The bill expands and simplifies crop and whole‑farm insurance access—especially for small, diversified, and underserved producers—while increasing fiscal exposure and program integrity, implementation, and actuarial risks that could shift costs or create payout mismatches.
Specialty, diversified, direct-market, micro, and other small farms (including direct-to-consumer and local/regional sellers) gain substantially expanded access to whole-farm revenue protection through tailored changes (micro-farm plan offered nationwide, higher revenue caps, allowance for vertical integration and concurrent crop-specific policies).
Producers with limited bookkeeping can use IRS Schedule F as primary revenue documentation and benefit from clearer, more predictable treatment of revenue and price declines, making revenue-based coverage easier to obtain and administer.
Targeted producers (limited‑resource, beginning, socially disadvantaged, veterans, and streamlined revenue-based producers) can get phased premium discounts when transitioning to whole-farm plans and higher payment‑limit exceptions, lowering upfront costs and increasing potential support.
Taxpayers and program budgets face materially higher costs if expanded eligibility, phased premium discounts, higher revenue caps, and raised payment exceptions increase program payouts or reduce premium adequacy.
Accepting Schedule F as primary documentation and stronger presumptions about price declines reduce verification and increase the risk of improper payments or fraud, straining program integrity and potentially causing taxpayer losses.
Index‑based weather insurance may not reflect an individual farm's actual losses (basis risk), so some producers could receive payments that do not match their on‑farm income loss.
Based on analysis of 4 sections of legislative text.
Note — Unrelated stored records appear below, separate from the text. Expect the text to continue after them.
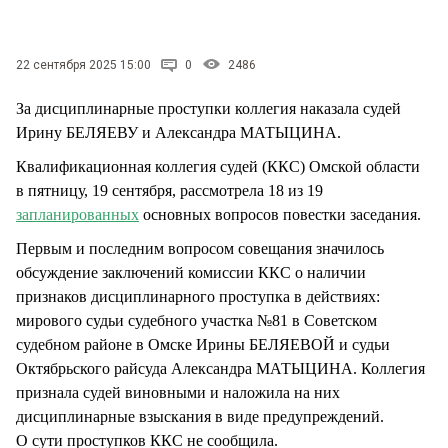
СТИЛЬ ЖИЗНИ
22 сентября 2025 15:00
0
2486
За дисциплинарные проступки коллегия наказала судей
Ирину БЕЛЯЕВУ и Александра МАТЫЦИНА.
Квалификационная коллегия судей (ККС) Омской области
в пятницу, 19 сентября, рассмотрела 18 из 19
запланированных
основных вопросов повестки заседания.
Первым и последним вопросом совещания значилось
обсуждение заключений комиссии ККС о наличии
признаков дисциплинарного проступка в действиях:
мирового судьи судебного участка №81 в Советском
судебном районе в Омске Ирины БЕЛЯЕВОЙ и судьи
Октябрьского райсуда Александра МАТЫЦИНА. Коллегия
признала судей виновными и наложила на них
дисциплинарные взыскания в виде предупреждений.
О сути проступков ККС не сообщила.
Introduced March 27, 2025 by Jahana Hayes · Last progress March 27, 2025
Revises USDA disaster and crop insurance programs to help small, specialty, diversified, direct‑market, and micro farms get better coverage and simpler paperwork. It creates a streamlined revenue‑based NAP option that can use Schedule F tax forms, an on‑ramp with multi‑year premium discounts into Whole‑Farm plans, faster loss‑reporting and remote appraisal options, expanded targeted payment limits and discounted premiums for certain farmer groups, and new RMA requirements to improve Whole‑Farm and micro‑farm insurance. It also directs research and development of a nationwide "single index" weather‑based insurance policy with buy‑up/buy‑down options and requires agency reports and deadlines for many changes.